■ THE RECORDS:
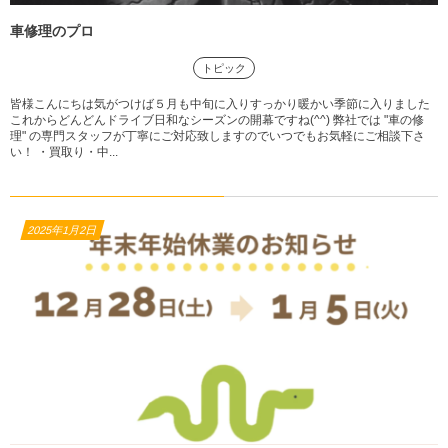
車修理のプロ
トピック
皆様こんにちは気がつけば５月も中旬に入りすっかり暖かい季節に入りました
これからどんどんドライブ日和なシーズンの開幕ですね(^^) 弊社では "車の修
理" の専門スタッフが丁寧にご対応致しますのでいつでもお気軽にご相談下さ
い！ ・買取り・中...
2025年1月2日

■ TASK PROMPT:
Copy every record above exactly, leaving out any pictures.

■ SOLUTION TO THE EXERCISE:
車修理のプロ
トピック
皆様こんにちは気がつけば５月も中旬に入りすっかり暖かい季節に入りました
これからどんどんドライブ日和なシーズンの開幕ですね(^^) 弊社では "車の修
理" の専門スタッフが丁寧にご対応致しますのでいつでもお気軽にご相談下さ
い！ ・買取り・中...
2025年1月2日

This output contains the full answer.